▸ ASSIGNED TASK
Find each line below that includes "viene", then copy it.

(Data items)
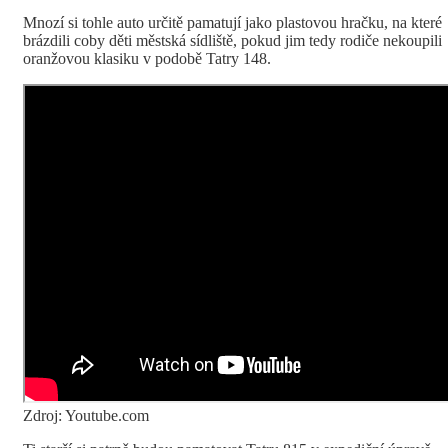
Mnozí si tohle auto určitě pamatují jako plastovou hračku, na které
brázdili coby děti městská sídliště, pokud jim tedy rodiče nekoupili
oranžovou klasiku v podobě Tatry 148.
Zdroj: Youtube.com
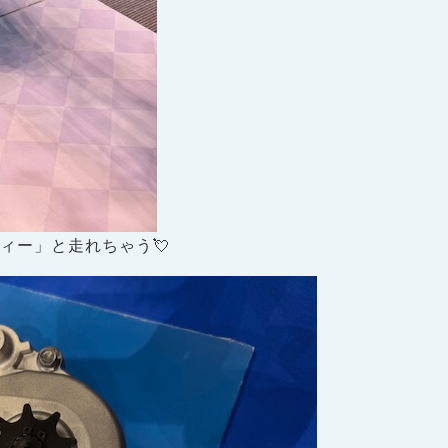
ィー」と走れちゃう💘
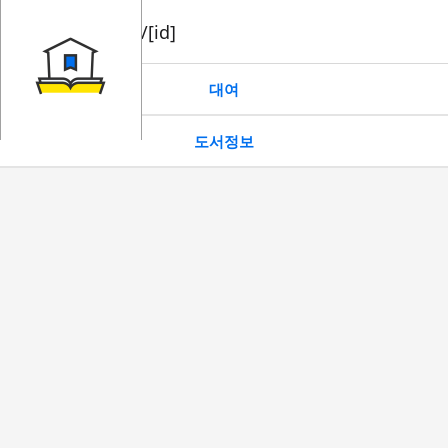
book/rent/[id]
대여
도서정보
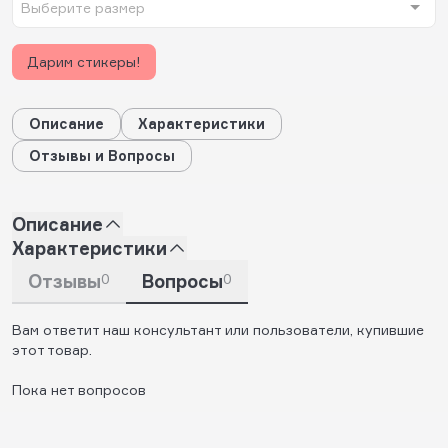
Выберите размер
Дарим стикеры!
Описание
Характеристики
Отзывы и Вопросы
Описание
Характеристики
Отзывы
0
Вопросы
0
Вам ответит наш консультант или пользователи, купившие
этот товар.
Пока нет вопросов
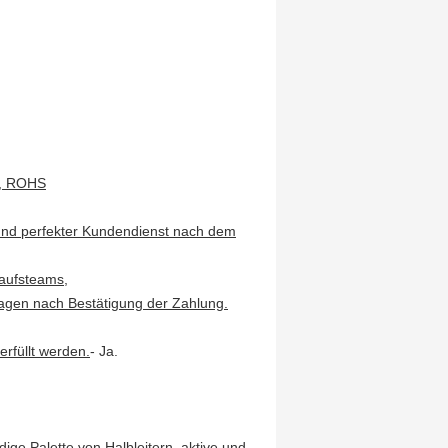
l, ROHS
g und perfekter Kundendienst nach dem
kaufsteams,
tagen nach Bestätigung der Zahlung.
erfüllt werden.
- Ja.
ige Palette von Halbleitern, aktive und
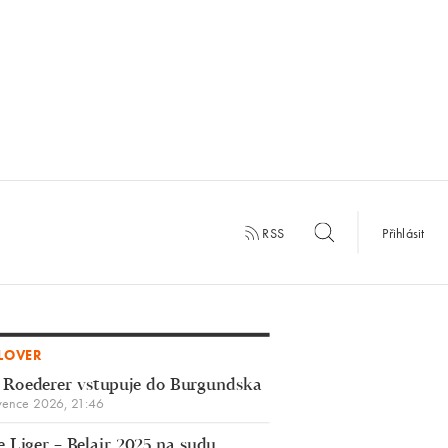
RSS
Přihlásit
LOVER
 Roederer vstupuje do Burgundska
vence 2026, 21:46
 Liger – Belair 2025 na sudu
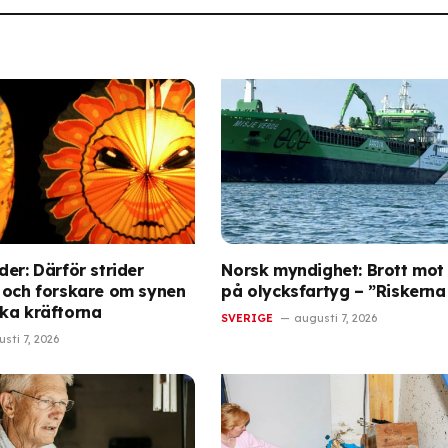
er: Därför strider
Norsk myndighet: Brott mot 
 och forskare om synen
på olycksfartyg – ”Riskerna
ka kräftorna
SVERIGE
augusti 7, 2026
sti 7, 2026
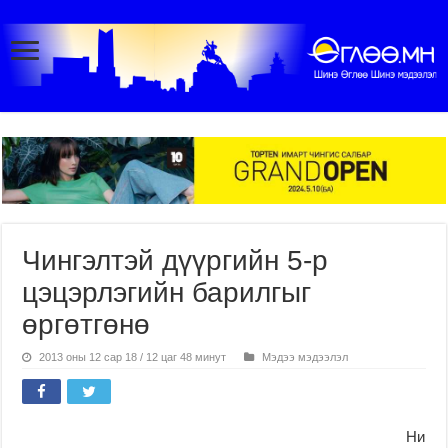
Чингэлтэй дүүргийн 5-р
цэцэрлэгийн барилгыг
өргөтгөнө
2013 оны 12 сар 18 / 12 цаг 48 минут
Мэдээ мэдээлэл
Ни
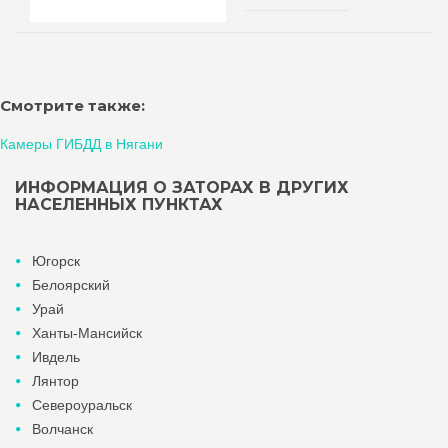
Смотрите также:
Камеры ГИБДД в Нягани
ИНФОРМАЦИЯ О ЗАТОРАХ В ДРУГИХ
НАСЕЛЕННЫХ ПУНКТАХ
Югорск
Белоярский
Урай
Ханты-Мансийск
Ивдель
Лянтор
Североуральск
Волчанск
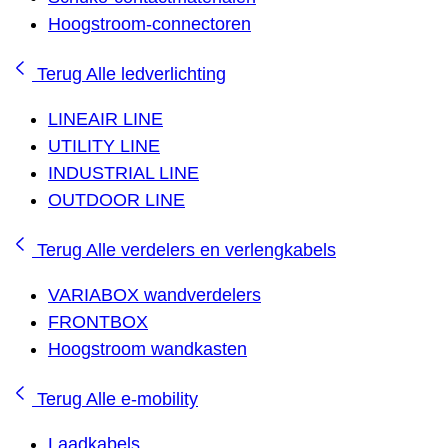
Hoogstroom-connectoren
Terug
Alle ledverlichting
LINEAIR LINE
UTILITY LINE
INDUSTRIAL LINE
OUTDOOR LINE
Terug
Alle verdelers en verlengkabels
VARIABOX wandverdelers
FRONTBOX
Hoogstroom wandkasten
Terug
Alle e-mobility
Laadkabels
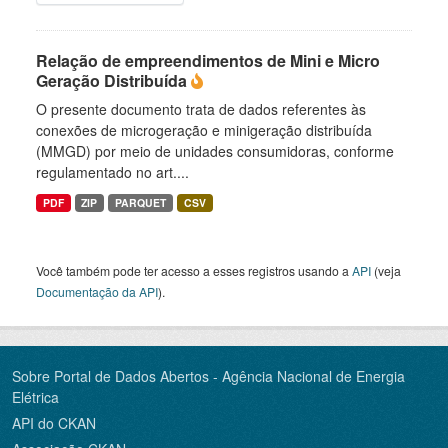
Relação de empreendimentos de Mini e Micro
Geração Distribuída
O presente documento trata de dados referentes às
conexões de microgeração e minigeração distribuída
(MMGD) por meio de unidades consumidoras, conforme
regulamentado no art....
PDF
ZIP
PARQUET
CSV
Você também pode ter acesso a esses registros usando a
API
(veja
Documentação da API
).
Sobre Portal de Dados Abertos - Agência Nacional de Energia
Elétrica
API do CKAN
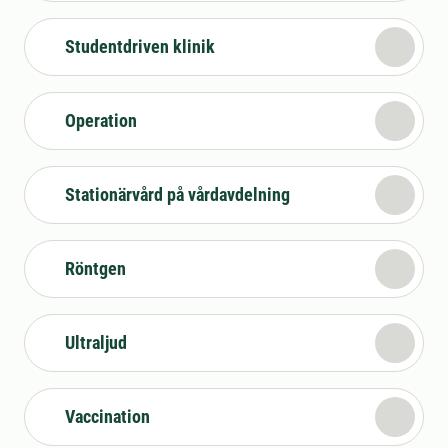
Studentdriven klinik
Operation
Stationärvård på vårdavdelning
Röntgen
Ultraljud
Vaccination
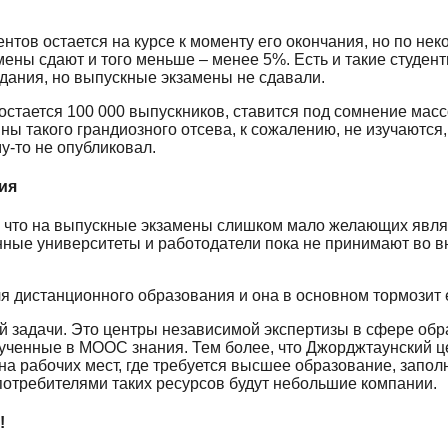
ентов остается на курсе к моменту его окончания, но по не
ены сдают и того меньше – менее 5%. Есть и такие студен
дания, но выпускные экзамены не сдавали.
 остается 100 000 выпускников, ставится под сомнение масс
 такого грандиозного отсева, к сожалению, не изучаются, 
у-то не опубликовал.
ия
, что на выпускные экзамены слишком мало желающих явля
нные университеты и работодатели пока не принимают во
я дистанционного образования и она в основном тормозит 
ой задачи. Это центры независимой экспертизы в сфере обр
ученные в МООС знания. Тем более, что Джорджтаунский ц
на рабочих мест, где требуется высшее образование, запо
отребителями таких ресурсов будут небольшие компании.
!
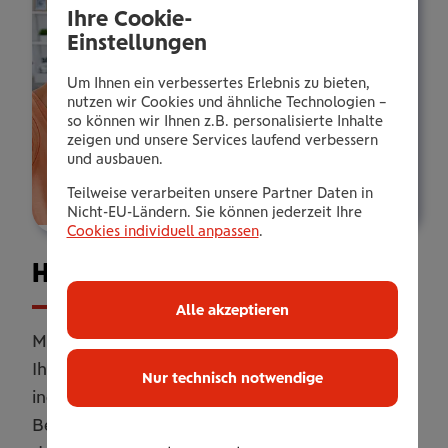
Ihre Cookie-
Einstellungen
Um Ihnen ein verbessertes Erlebnis zu bieten,
nutzen wir Cookies und ähnliche Technologien –
so können wir Ihnen z.B. personalisierte Inhalte
zeigen und unsere Services laufend verbessern
und ausbauen.
Teilweise verarbeiten unsere Partner Daten in
Nicht-EU-Ländern. Sie können jederzeit Ihre
Cookies individuell anpassen
.
Haus­halts­ver­si­che­rung
Alle akzeptieren
Mit unserer Haushaltsversicherung sichern Sie
Ihr Zuhause umfassend ab. Online oder
Nur technisch notwendige
individuell erweitert mit persönlicher
Betreuung. Flexibel anpassbar, damit Sie genau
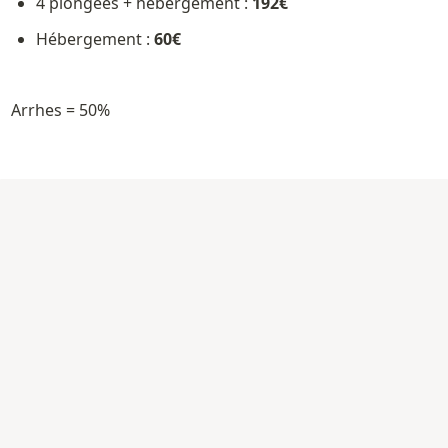
4 plongées + hébergement : 
192€
Hébergement : 
60€
Arrhes = 50%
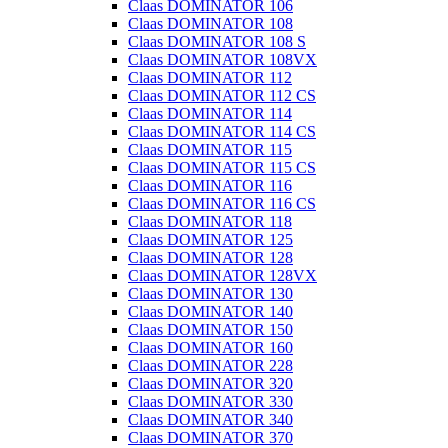
Claas DOMINATOR 106
Claas DOMINATOR 108
Claas DOMINATOR 108 S
Claas DOMINATOR 108VX
Claas DOMINATOR 112
Claas DOMINATOR 112 CS
Claas DOMINATOR 114
Claas DOMINATOR 114 CS
Claas DOMINATOR 115
Claas DOMINATOR 115 CS
Claas DOMINATOR 116
Claas DOMINATOR 116 CS
Claas DOMINATOR 118
Claas DOMINATOR 125
Claas DOMINATOR 128
Claas DOMINATOR 128VX
Claas DOMINATOR 130
Claas DOMINATOR 140
Claas DOMINATOR 150
Claas DOMINATOR 160
Claas DOMINATOR 228
Claas DOMINATOR 320
Claas DOMINATOR 330
Claas DOMINATOR 340
Claas DOMINATOR 370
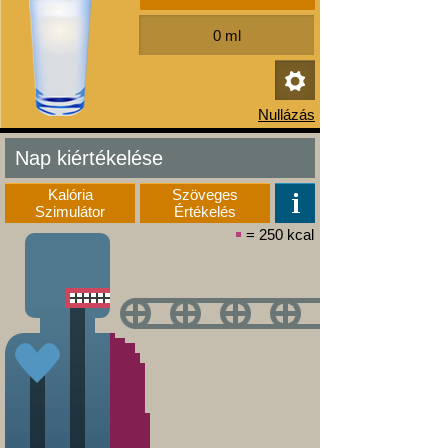
Nap kiértékelése
Kalória
Szöveges
Szimulátor
Értékelés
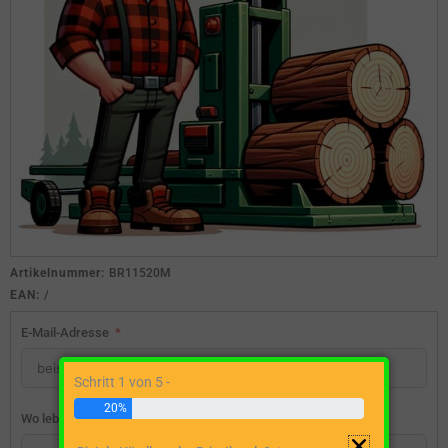
Artikelnummer:
BR11520M
EAN:
/
E-Mail-Adresse
Schritt 1 von 5 -
20%
Wo lebst du?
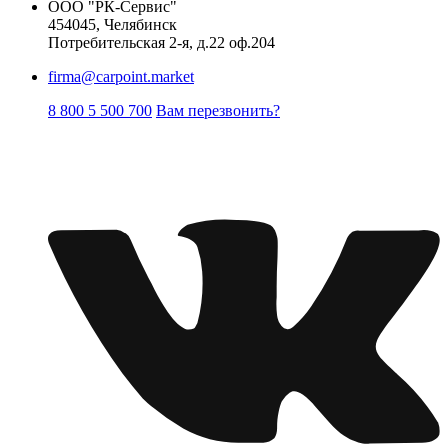
ООО "РК-Сервис"
454045, Челябинск
Потребительская 2-я, д.22 оф.204
firma@carpoint.market
8 800 5 500 700
Вам перезвонить?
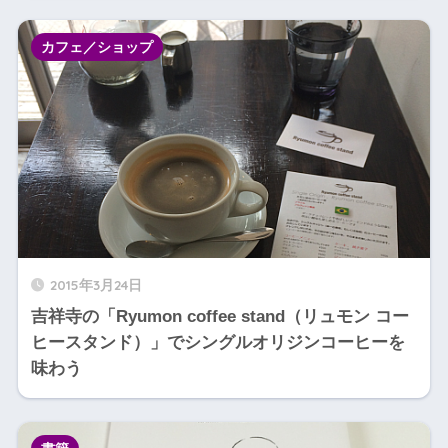
カフェ／ショップ
2015年3月24日
吉祥寺の「Ryumon coffee stand（リュモン コー
ヒースタンド）」でシングルオリジンコーヒーを
味わう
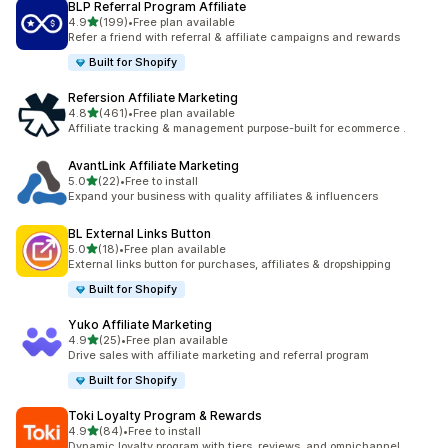
BLP Referral Program Affiliate
เต็ม 5 ดาว
4.9
(199)
•
Free plan available
ทั้งหมด 199 รีวิว
Refer a friend with referral & affiliate campaigns and rewards
Built for Shopify
Refersion Affiliate Marketing
เต็ม 5 ดาว
4.8
(461)
•
Free plan available
ทั้งหมด 461 รีวิว
Affiliate tracking & management purpose-built for ecommerce .
AvantLink Affiliate Marketing
เต็ม 5 ดาว
5.0
(22)
•
Free to install
ทั้งหมด 22 รีวิว
Expand your business with quality affiliates & influencers
BL External Links Button
เต็ม 5 ดาว
5.0
(18)
•
Free plan available
ทั้งหมด 18 รีวิว
External links button for purchases, affiliates & dropshipping
Built for Shopify
Yuko Affiliate Marketing
เต็ม 5 ดาว
4.9
(25)
•
Free plan available
ทั้งหมด 25 รีวิว
Drive sales with affiliate marketing and referral program
Built for Shopify
Toki Loyalty Program & Rewards
เต็ม 5 ดาว
4.9
(84)
•
Free to install
ทั้งหมด 84 รีวิว
Dynamic loyalty program with tiers, reviews, and omnichannel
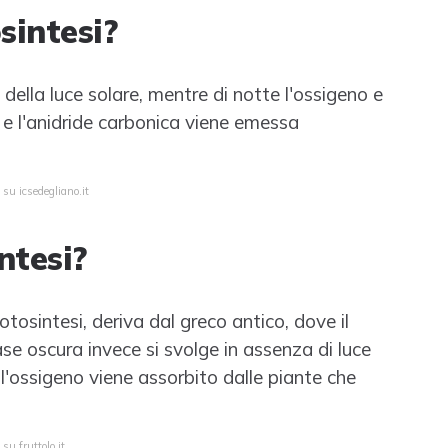
sintesi?
 della luce solare, mentre di notte l'ossigeno e
 e l'anidride carbonica viene emessa
 su icsedegliano.it
ntesi?
otosintesi, deriva dal greco antico, dove il
ase oscura invece si svolge in assenza di luce
 l'ossigeno viene assorbito dalle piante che
su fruttolo.it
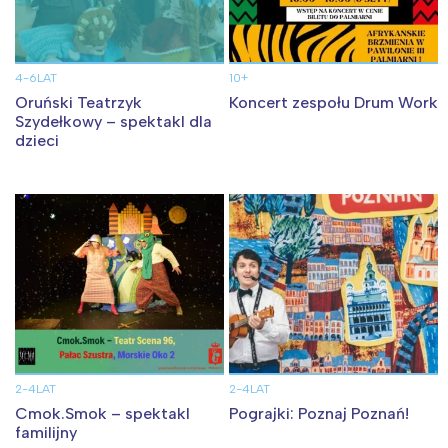
Interesują mnie wydarzenia z
4-6LAT
10+
Oruński Teatrzyk
Koncert zespołu Drum Work
tego regionu:
Szydełkowy – spektakl dla
dzieci
Warszawa
Śląsk
Łódź
Kraków
Trójmiasto
Południe
Poznań
Północ
Wrocław
Wszystkie
Wybieram
2-4LAT
2-4LAT
Cmok.Smok – spektakl
Pograjki: Poznaj Poznań!
familijny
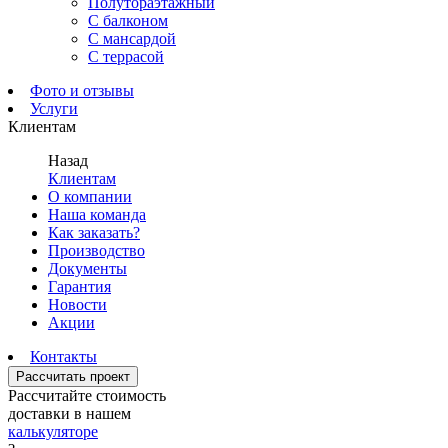
Полутораэтажный
С балконом
С мансардой
С террасой
Фото и отзывы
Услуги
Клиентам
Назад
Клиентам
О компании
Наша команда
Как заказать?
Производство
Документы
Гарантия
Новости
Акции
Контакты
Рассчитать проект
Рассчитайте стоимость
доставки в нашем
калькуляторе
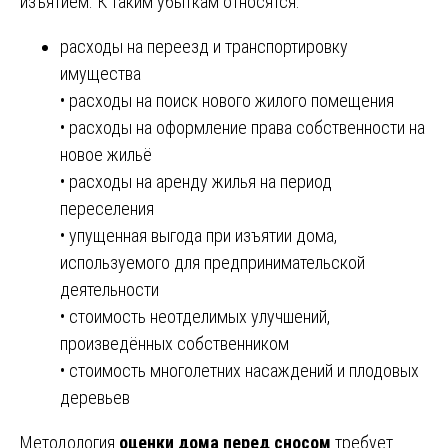
изъятием. К таким убыткам относятся:
расходы на переезд и транспортировку
имущества
• расходы на поиск нового жилого помещения
• расходы на оформление права собственности на
новое жильё
• расходы на аренду жилья на период
переселения
• упущенная выгода при изъятии дома,
используемого для предпринимательской
деятельности
• стоимость неотделимых улучшений,
произведённых собственником
• стоимость многолетних насаждений и плодовых
деревьев
Методология
оценки дома перед сносом
требует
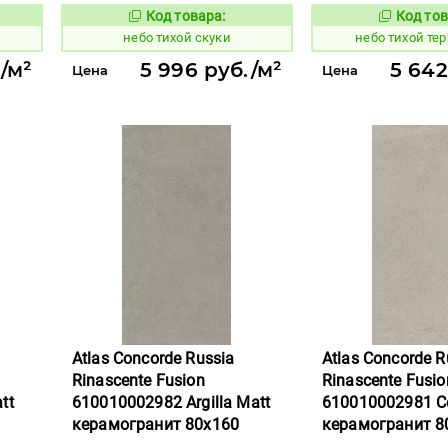
Код товара:
Код тов
1122094
1122104
вара:
Код товара:
небо тихой скуки
небо тихой те
/м²
5 996 руб./м²
5 642
Цена
Цена
Atlas Concorde Russia
Atlas Concorde R
Rinascente Fusion
Rinascente Fusio
tt
610010002982 Argilla Matt
610010002981 Ce
керамогранит 80x160
керамогранит 8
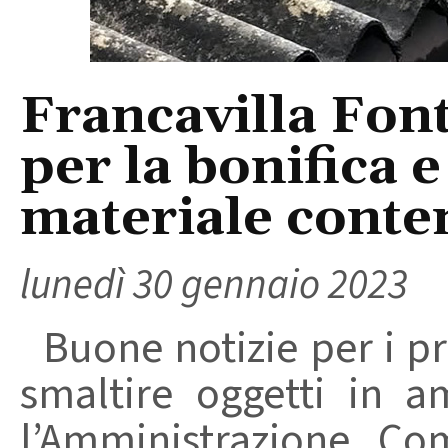
Francavilla Fon
per la bonifica 
materiale conte
lunedì 30 gennaio 2023
Buone notizie per i pr
smaltire oggetti in 
l’Amministrazione C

▸ EXERCISE RESULT
 e l'anidride carbonica viene emessa
 l'ossigeno viene assorbito dalle piante che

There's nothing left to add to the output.